Je fis aussi deux nouvelles plantations au delà du ruisseau du Chacal, l’une de pommes de terre, et l’autre de manioc. La dernière excursion de nos buffles avait achevé de les façonner au joug, et la charrue remplissait admirablement ses fonctions. Toutefois, dans les lieux où la terre demandait à être remuée plus profondément, le travail était pénible, et nous comprîmes alors le sens de cette redoutable parole : « Tu mangeras ton pain à la sueur de ton front. » La pénible tâche du labourage nous occupait deux heures le matin et deux heures le soir.
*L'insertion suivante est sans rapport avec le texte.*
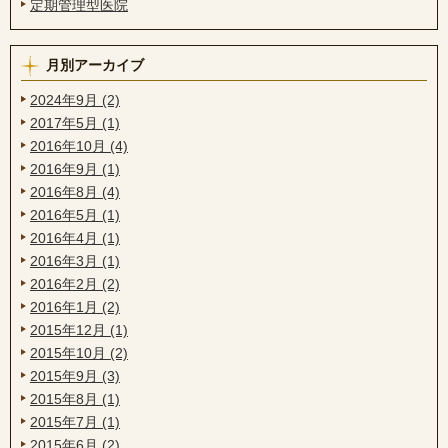
定期管理型医院
月別アーカイブ
2024年9月 (2)
2017年5月 (1)
2016年10月 (4)
2016年9月 (1)
2016年8月 (4)
2016年5月 (1)
2016年4月 (1)
2016年3月 (1)
2016年2月 (2)
2016年1月 (2)
2015年12月 (1)
2015年10月 (2)
2015年9月 (3)
2015年8月 (1)
2015年7月 (1)
2015年6月 (2)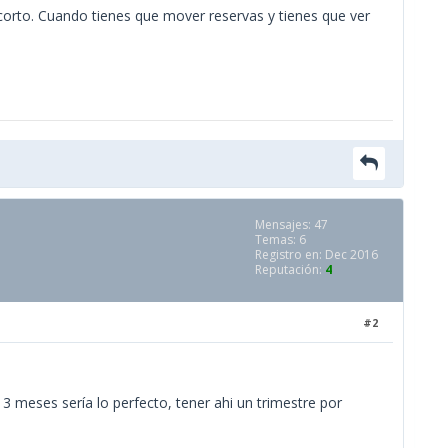
corto. Cuando tienes que mover reservas y tienes que ver
Mensajes: 47
Temas: 6
Registro en: Dec 2016
Reputación:
4
#2
 meses sería lo perfecto, tener ahi un trimestre por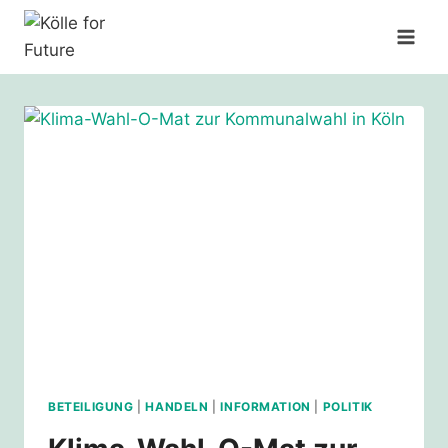
Zum
Inhalt
springen
BETEILIGUNG
|
HANDELN
|
INFORMATION
|
POLITIK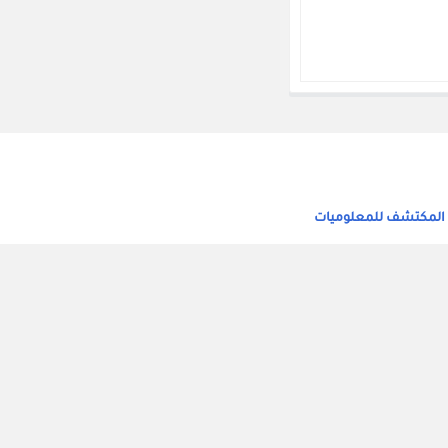
 المكتشف للمعلوميات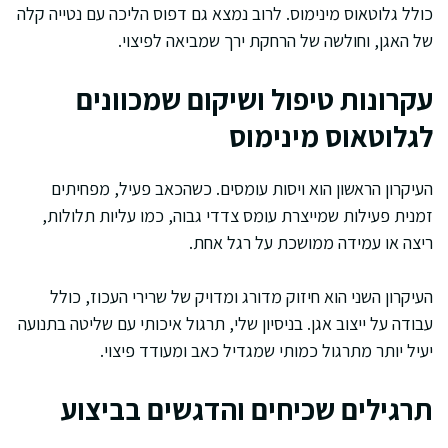
כולל גלוטאוס מינימוס. לרוב נמצא גם דפוס הליכה עם נטייה קלה
של האגן, וחולשה של הרחקת ירך שמביאה לפיצוי.
עקרונות טיפול ושיקום שמכוונים
לגלוטאוס מינימוס
העיקרון הראשון הוא ויסות עומסים. כשהכאב פעיל, מפחיתים
זמנית פעילות שמייצרת עומס צדדי גבוה, כמו עליות תלולות,
ריצה או עמידה ממושכת על רגל אחת.
העיקרון השני הוא חיזוק מדורג ומדויק של שרירי העכוז, כולל
עבודה על ייצוב אגן. בניסיון שלי, תרגול איכותי עם שליטה בתנועה
יעיל יותר מתרגול כמותי שמגדיל כאב ומעודד פיצוי.
תרגילים שכיחים והדגשים בביצוע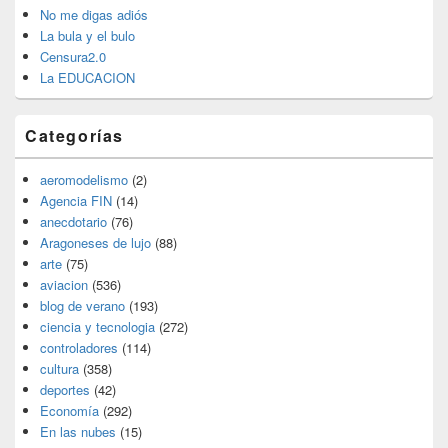
No me digas adiós
La bula y el bulo
Censura2.0
La EDUCACION
Categorías
aeromodelismo
(2)
Agencia FIN
(14)
anecdotario
(76)
Aragoneses de lujo
(88)
arte
(75)
aviacion
(536)
blog de verano
(193)
ciencia y tecnologia
(272)
controladores
(114)
cultura
(358)
deportes
(42)
Economía
(292)
En las nubes
(15)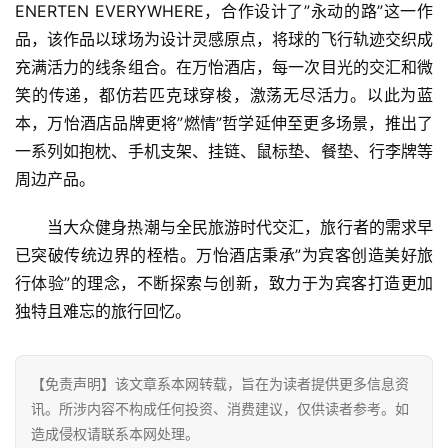
ENERTEN EVERYWHERE，合作设计了”永动的路”这一作
技
品，该作品以球场为设计灵感原点，将球的飞行轨迹交织成
登录
注册
充满活力的线条组合。在万怡酒店，每一次目光的交汇和微
财
笑的传递，都仿若匹克球穿梭，激荡无尽活力。以此为蓝
经
本，万怡酒店品牌更将”燃情”哲学延伸至更多场景，推出了
一系列如抱枕、手机支架、挂链、鼠标垫、餐垫、行李牌等
教
周边产品。
育
当大众健身热潮与全民旅游时代交汇，旅行者的需求早
专
已突破传统边界的桎梏。万怡酒店秉承”为宾客创造美好旅
题
行体验”的理念，不断探索与创新，致力于为宾客打造更加
独特且难忘的旅行回忆。
汽
车
·
【免责声明】该文章系本网转载，旨在为读者提供更多信息资
新
讯。所涉内容不构成任何投资、消费建议，仅供读者参考。如
能
造成侵权请联系本网处理。
源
Pendant les intervalles de notre travail, la pauvre autruche était soumise à bien des tribulations. Chaque fois que l’on s’occupait d’elle, c’était pour l’enivrer de fumée de tabac, jusqu’à ce qu’il lui devînt impossible de se tenir sur ses jambes. Une fois étendue à terre, un des enfants la montait pour l’habituer au poids de l’homme. Elle avait une litière de roseaux, et ses liens étaient assez lâches pour lui permettre de faire le tour de sa prison. Sa nourriture habituelle était la pomme de terre, le riz et le maïs : les dattes lui étaient particulièrement agréables. Je n’oubliai pas non plus de placer près du râtelier une provision de petits cailloux, parce que j’avais lu que l’autruche a coutume d’en faire usage pour accélérer la digestion.